The “surprise switcheroo” has been perhaps the best evidence, and the biggest criticism, that Triton and others have had. Many vape companies have long contended that the FDA never made clear that specific, extensive studies—randomized control trials and longitudinal cohort studies—would be required in an application. It was only later, they argue, facing a pile of millions of PMTAs, that the agency adopted a “Fatal Flaw” check-list style method that denied marketing applications based on whether or not those studies were included, probably to cut through a bevy of paperwork it did not anticipate.
Jones, the judge who dissented, agreed with this logic. She called the agency’s actions “a mockery of ‘reasoned administrative decision-making,” adding that “Kafka would have understood the FDA all too well.” The agency, Jones wrote, “(1) changed the rules for private entities in the middle of their marketing application process, (2) failed to notify the public of the changes in time for compliance, and then (3) rubber-stamped the denial of their applications because of the hitherto unknown requirements.”
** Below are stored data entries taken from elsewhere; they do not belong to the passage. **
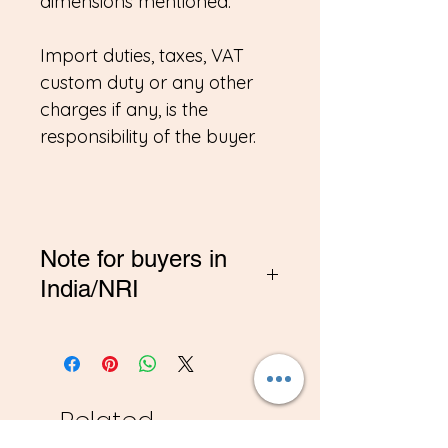
dimensions mentioned.
Import duties, taxes, VAT
custom duty or any other
charges if any, is the
responsibility of the buyer.
Note for buyers in
India/NRI
*If you are buying from
India, Please contact me on
amitadand@gmail.com to
pay in INR
Related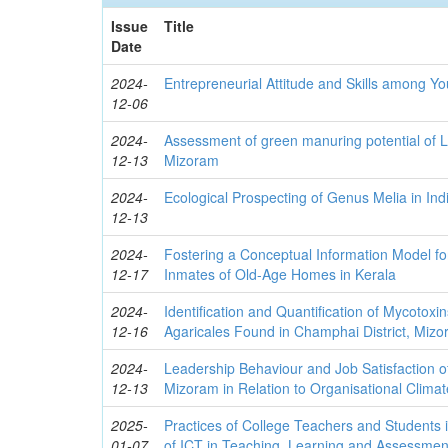
Issue
Title
Date
2024-
Entrepreneurial Attitude and Skills among Y
12-06
2024-
Assessment of green manuring potential of
12-13
Mizoram
2024-
Ecological Prospecting of Genus Melia in Ind
12-13
2024-
Fostering a Conceptual Information Model for
12-17
Inmates of Old-Age Homes in Kerala
2024-
Identification and Quantification of Mycotoxi
12-16
Agaricales Found in Champhai District, Mizo
2024-
Leadership Behaviour and Job Satisfaction o
12-13
Mizoram in Relation to Organisational Climat
2025-
Practices of College Teachers and Students i
01-07
of ICT in Teaching, Learning and Assessmen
“The majority’s analysis of these MDOs looks almost exclusively at the bottom-line result of FDA’s decisions and finds nothing to criticize,” Jones wrote. “But the facts recited above speak for themselves. FDA refused to review petitioners’ marketing restrictions, which it had repeatedly stated were key to discouraging youthful use of the products and were thus critical components of the PMTAs. FDA repeatedly counselled applications that long term studies were likely unnecessary and it said nothing about comparative efficacy studies—until the PMTA deadline was long gone; and then it refused the petitioners the opportunity to conduct such studies.”
“Finally, FDA’s defense against petitioners on the merits of their applications is loaded with post hoc rationalizations,” she continued. “Any of these errors is a ‘fatal flaw.’ Taken together, they are mortal wounds.”